> [EXERCISE INSTRUCTIONS]
All of the records below are to be given again word for word, with the pictures removed.

[Saved entries]
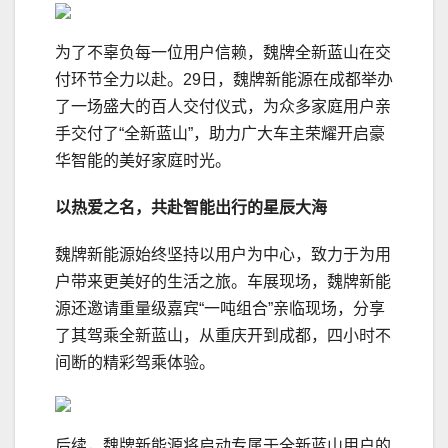
为了不辜负每一位用户信赖，魏牌全新蓝山在交
付环节全力以赴。29日，魏牌新能源在成都举办
了一场盛大的百人交付仪式，为众多家庭用户亲
手交付了“全新蓝山”，助力广大车主荣耀开启豪
华智能的美好家庭时光。
以热爱之名，共赴
智能
出行的星辰大海
魏牌新能源始终坚持以用户为中心，致力于为用
户带来更美好的生活之旅。车展现场，魏牌新能
源还邀请重量级嘉宾“一吨组合”亲临现场，分享
了其驾乘全新蓝山，从重庆开到成都，四小时不
间断的精彩驾乘体验。
后续，魏牌新能源将启动专属于全新蓝山用户的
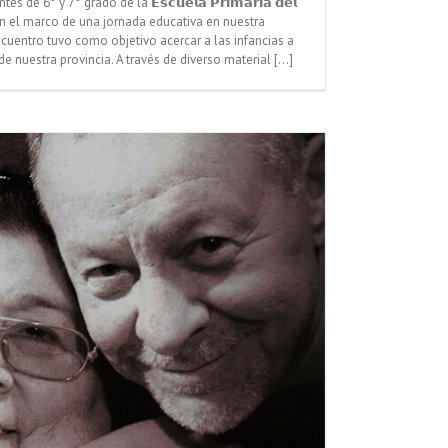
de 6° y 7° grado de la 𝗘𝘀𝗰𝘂𝗲𝗹𝗮 𝗣𝗿𝗶𝗺𝗮𝗿𝗶𝗮 𝗱𝗲𝗹
CABA), en el marco de una jornada educativa en nuestra
cuentro tuvo como objetivo acercar a las infancias a
de nuestra provincia. A través de diverso material [...]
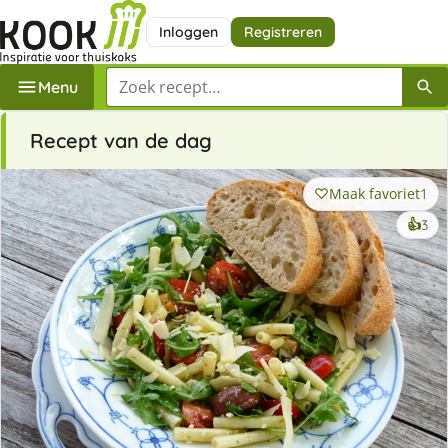
Inloggen
Registreren
Zoek een recept
Menu
Recept van de dag
Maak favoriet
1
ke
👍
3
lek
ge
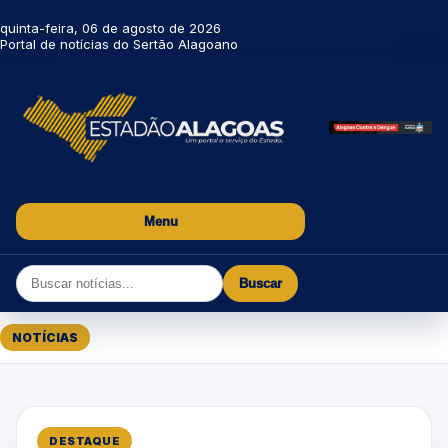
quinta-feira, 06 de agosto de 2026
Portal de notícias do Sertão Alagoano
Menu
Buscar
NOTÍCIAS
DESTAQUE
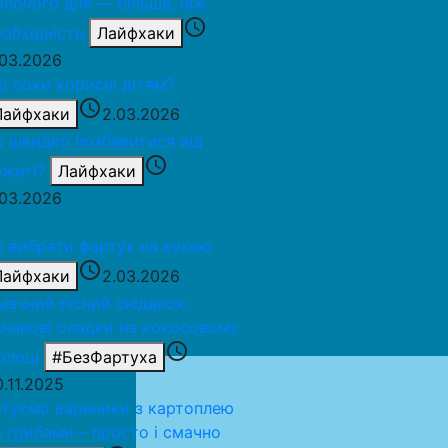
обочого дня — більше, ніж
access_time
еобхідність
Лайфхаки
.03.2026
кі соки корисні дітям?
access_time
Лайфхаки
2.03.2026
к швидко позбавитися від
access_time
ежиті?
Лайфхаки
.03.2026
к вибрати фартух на кухню
access_time
Лайфхаки
2.03.2026
мачний пісний сніданок:
ананові оладки на кокосовому
access_time
олоці
#БезФартуха
0.11.2025
отуємо вареники з картоплею
а грибами – просто і смачно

> [SOLUTION TO THE PROBLEM]
为了不辜负每一位用户信赖，魏牌全新蓝山在交
付环节全力以赴。29日，魏牌新能源在成都举办
了一场盛大的百人交付仪式，为众多家庭用户亲
手交付了“全新蓝山”，助力广大车主荣耀开启豪
华智能的美好家庭时光。
以热爱之名，共赴
智能
出行的星辰大海
魏牌新能源始终坚持以用户为中心，致力于为用
户带来更美好的生活之旅。车展现场，魏牌新能
源还邀请重量级嘉宾“一吨组合”亲临现场，分享
了其驾乘全新蓝山，从重庆开到成都，四小时不
间断的精彩驾乘体验。
后续，魏牌新能源将启动专属于全新蓝山用户的
de 6° y 7° grado de la 𝗘𝘀𝗰𝘂𝗲𝗹𝗮 𝗣𝗿𝗶𝗺𝗮𝗿𝗶𝗮 𝗱𝗲𝗹
CABA), en el marco de una jornada educativa en nuestra
cuentro tuvo como objetivo acercar a las infancias a
de nuestra provincia. A través de diverso material [...]
Inloggen
Registreren
Zoek een recept
Menu
Recept van de dag
Maak favoriet
1
ke
👍
3
lek
ge
quinta-feira, 06 de agosto de 2026
Portal de notícias do Sertão Alagoano
Menu
Buscar
NOTÍCIAS
DESTAQUE
обочого дня — більше, ніж
access_time
еобхідність
Лайфхаки
.03.2026
кі соки корисні дітям?
access_time
Лайфхаки
2.03.2026
к швидко позбавитися від
access_time
ежиті?
Лайфхаки
.03.2026
к вибрати фартух на кухню
access_time
Лайфхаки
2.03.2026
мачний пісний сніданок:
ананові оладки на кокосовому
access_time
олоці
#БезФартуха
0.11.2025
отуємо вареники з картоплею
а грибами – просто і смачно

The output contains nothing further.